By the end of the module, students will be able to demonstrate intellectual, transferable and practical skills appropriate to a Level 7 module and in particular will be able to:
- Demonstrate awareness of the extent to which interpretations of ancient material relating to themes of sex, gender and same-sex desire are shaped by changing modern concerns and have, in turn, played a formative role in the emergence of modern understandings of sexual behaviour, identity and erotic desire
- Identify, appreciate and engage with different theoretical and methodological approaches to the study of ancient and modern representations of desire, sexual behaviour and erotic attraction
- Compare and contrast texts from across a broad historical spectrum, sensitive to the changing frameworks within which these texts operate, the points of reference they share, the shifts in emphasis or conceptual allegiance they perform, and their literary or non-literary nature
- Demonstrate advanced skills in independent research, critical analysis and presentation of findings
- Develop independent analyses and arguments that reflect a deep
and systematic understanding of key issues within the study of the history of sexuality (both hermeneutic and political) as well as a nuanced appreciation of the interrelationships between this field of study and other disciplines (notably literary studies, medicine, psychology, law, cultural studies, history of ideas, history of science, classical reception studies).

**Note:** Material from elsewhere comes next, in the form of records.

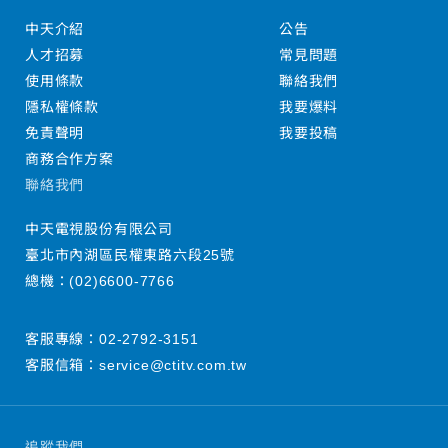
中天介紹
公告
人才招募
常見問題
使用條款
聯絡我們
隱私權條款
我要爆料
免責聲明
我要投稿
商務合作方案
聯絡我們
中天電視股份有限公司
臺北市內湖區民權東路六段25號
總機：
(02)6600-7766
客服專線：
02-2792-3151
客服信箱：
service@ctitv.com.tw
追蹤我們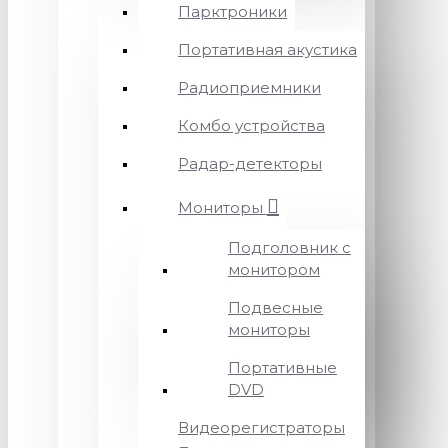
Парктроники
Портативная акустика
Радиоприемники
Комбо устройства
Радар-детекторы
Мониторы
Подголовник с
монитором
Подвесные
мониторы
Портативные
DVD
Видеорегистраторы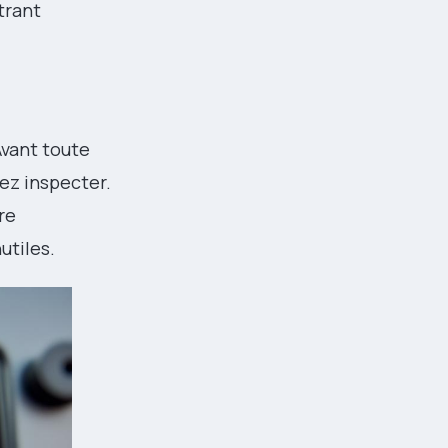
trant
Avant toute
ez inspecter.
tre
utiles.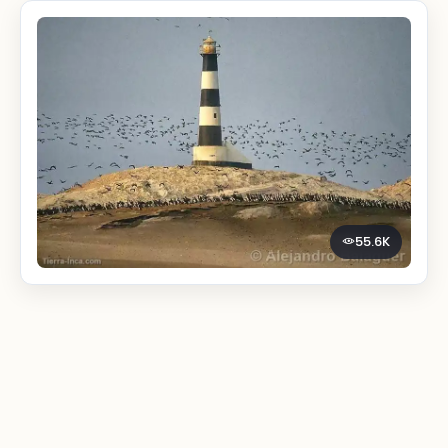
55.6K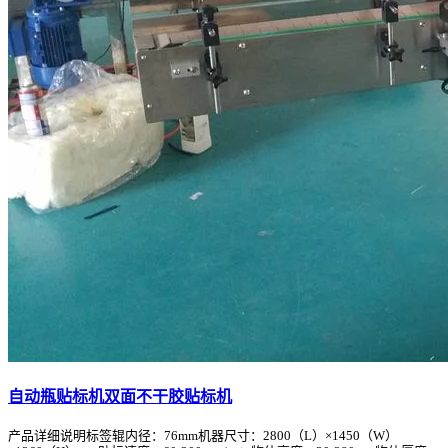
自动瓶贴标机双面不干胶贴标机
产品详细说明标签辊内径：76mm机器尺寸：2800（L）×1450（W）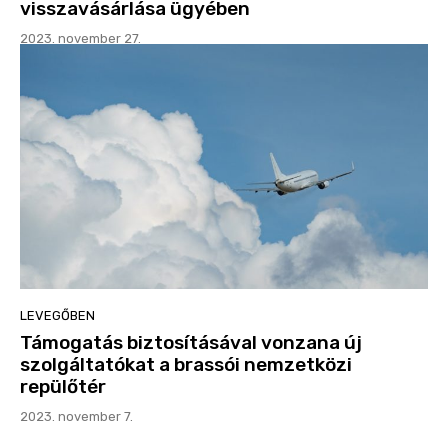
visszavásárlása ügyében
2023. november 27.
LEVEGŐBEN
Támogatás biztosításával vonzana új
szolgáltatókat a brassói nemzetközi
repülőtér
2023. november 7.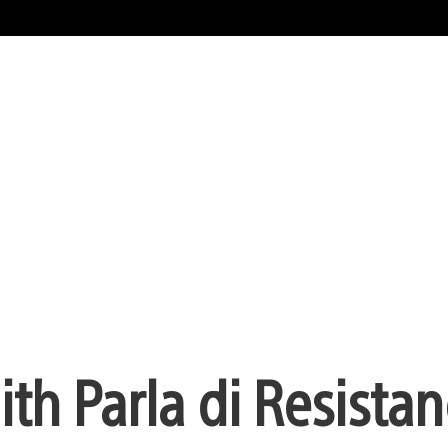
th Parla di Resistan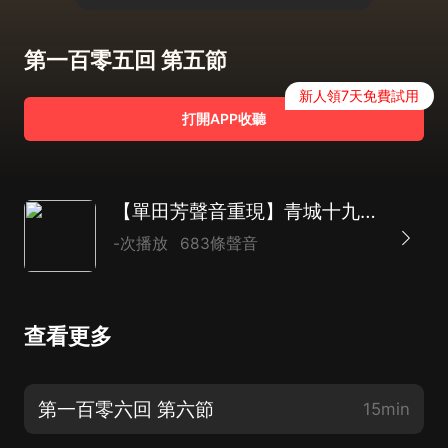
第一百零五回 第五節
新人領7天免費試用
打開APP收聽
【單田芳聲音重現】青城十九俠|《蜀山劍俠傳》姊妹篇|還珠樓主代表作|新評書
-次播放
683條聲音
查看更多
第一百零六回 第六節
15min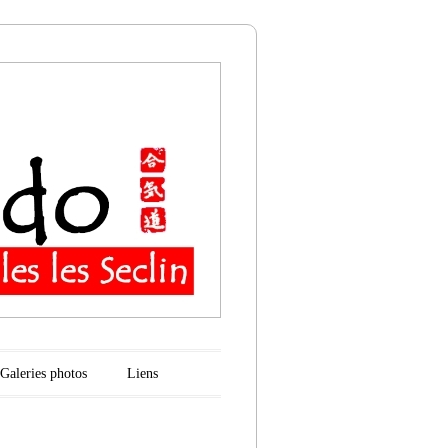
n
Galeries photos
Liens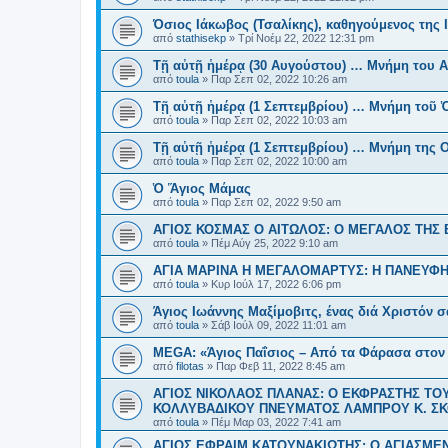
Όσιος Ιάκωβος (Τσαλίκης), καθηγούμενος της
από
stathisekp
»
Τρί Νοέμ 22, 2022 12:31 pm
Τῇ αὐτῇ ἡμέρᾳ (30 Αυγούστου) … Μνήμη του Α
από
toula
»
Παρ Σεπ 02, 2022 10:26 am
Τῇ αὐτῇ ἡμέρᾳ (1 Σεπτεμβρίου) … Μνήμη τοῦ 
από
toula
»
Παρ Σεπ 02, 2022 10:03 am
Τῇ αὐτῇ ἡμέρᾳ (1 Σεπτεμβρίου) … Μνήμη της Ο
από
toula
»
Παρ Σεπ 02, 2022 10:00 am
Ὁ Ἅγιος Μάμας
από
toula
»
Παρ Σεπ 02, 2022 9:50 am
ΑΓΙΟΣ ΚΟΣΜΑΣ Ο ΑΙΤΩΛΟΣ: Ο ΜΕΓΑΛΟΣ ΤΗΣ
από
toula
»
Πέμ Αύγ 25, 2022 9:10 am
ΑΓΙΑ ΜΑΡΙΝΑ Η ΜΕΓΑΛΟΜΑΡΤΥΣ: Η ΠΑΝΕΥΦ
από
toula
»
Κυρ Ιούλ 17, 2022 6:06 pm
Άγιος Ιωάννης Μαξίμοβιτς, ένας διά Χριστόν 
από
toula
»
Σάβ Ιούλ 09, 2022 11:01 am
MEGA: «Άγιος Παΐσιος – Από τα Φάρασα στον
από
filotas
»
Παρ Φεβ 11, 2022 8:45 am
ΑΓΙΟΣ ΝΙΚΟΛΑΟΣ ΠΛΑΝΑΣ: Ο ΕΚΦΡΑΣΤΗΣ Τ
ΚΟΛΛΥΒΑΔΙΚΟΥ ΠΝΕΥΜΑΤΟΣ ΛΑΜΠΡΟΥ Κ. Σ
από
toula
»
Πέμ Μαρ 03, 2022 7:41 am
ΑΓΙΟΣ ΕΦΡΑΙΜ ΚΑΤΟΥΝΑΚΙΩΤΗΣ: Ο ΑΓΙΑΣΜ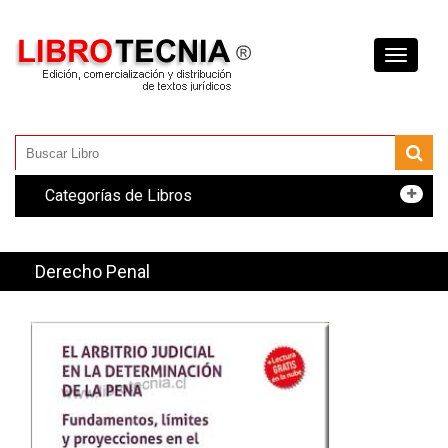
Toggle
navigati
Categorías de Libros
Derecho Penal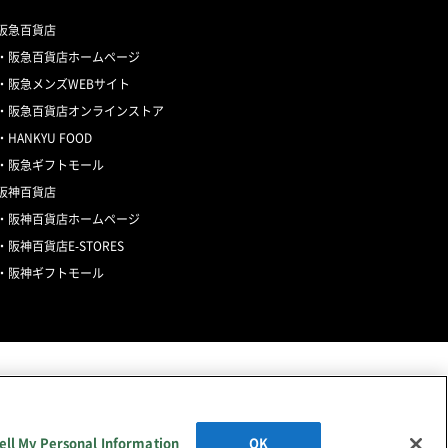
阪急百貨店
阪急百貨店ホームページ
阪急メンズWEBサイト
阪急百貨店オンラインストア
HANKYU FOOD
阪急ギフトモール
阪神百貨店
阪神百貨店ホームページ
阪神百貨店E-STORES
阪神ギフトモール
ell My Personal Information
OK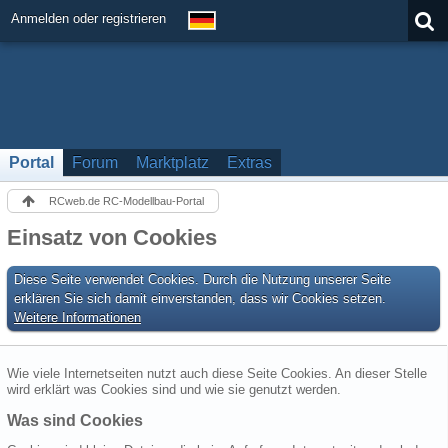
Anmelden oder registrieren
Portal
Forum
Marktplatz
Extras
RCweb.de RC-Modellbau-Portal
Einsatz von Cookies
Diese Seite verwendet Cookies. Durch die Nutzung unserer Seite
erklären Sie sich damit einverstanden, dass wir Cookies setzen.
Weitere Informationen
Wie viele Internetseiten nutzt auch diese Seite Cookies. An dieser Stelle
wird erklärt was Cookies sind und wie sie genutzt werden.
Was sind Cookies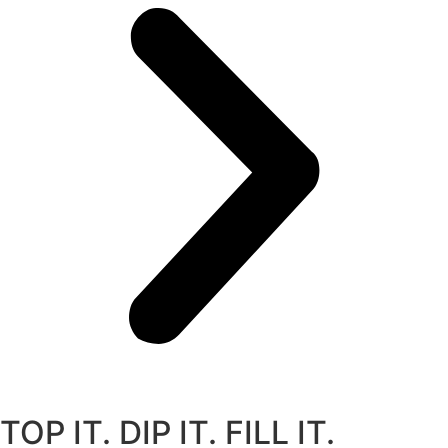
TOP IT. DIP IT. FILL IT.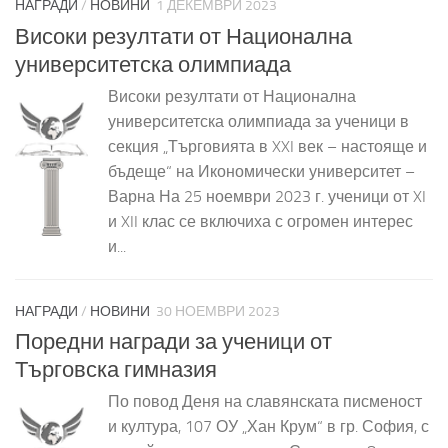
НАГРАДИ
/
НОВИНИ
1 ДЕКЕМВРИ 2023
Високи резултати от Национална
университетска олимпиада
Високи резултати от Национална
университетска олимпиада за ученици в
секция „Търговията в XXI век – настояще и
бъдеще“ на Икономически университет –
Варна На 25 ноември 2023 г. ученици от XI
и XII клас се включиха с огромен интерес
и...
НАГРАДИ
/
НОВИНИ
30 НОЕМВРИ 2023
Поредни награди за ученици от
Търговска гимназия
По повод Деня на славянската писменост
и култура, 107 ОУ „Хан Крум“ в гр. София, с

Core reading & Additional course costs
All texts studied can be read in English translation but students are encouraged to read in the original wherever their language skills allow them to do so.
The (inexpensive) Penguin edition of Plato’s Symposium, trans. C. Gill (1999) – a key text that informs all other texts studied in this module – is recommended for purchase. Students may wish to consider purchasing second hand copies of the literary texts studied in this module which are readily available at reasonably low cost (Oscar Wilde’s The Picture of Dorian Gray, Thomas Mann’s Death in Venice, Edward Morgan Forster’s Maurice, André Gide’s Corydon; any edition will be acceptable). All other set texts and readings can be downloaded from the digital course reader on the module’s KEATS page. Good starting points for introductory reading in preparation for this module are R. Aldrich The Seduction of the Mediterranean: Writing, Art and Homosexual Fantasy (London: Routledge, 1993) and D. Orrells Classical Culture and Modern Masculinity (Oxford: Oxford University Press, 2011).
The modules run in each academic year are subject to change in line with staff availability and student demand so there is no guarantee every module will run. Module descriptions and information may vary depending between years.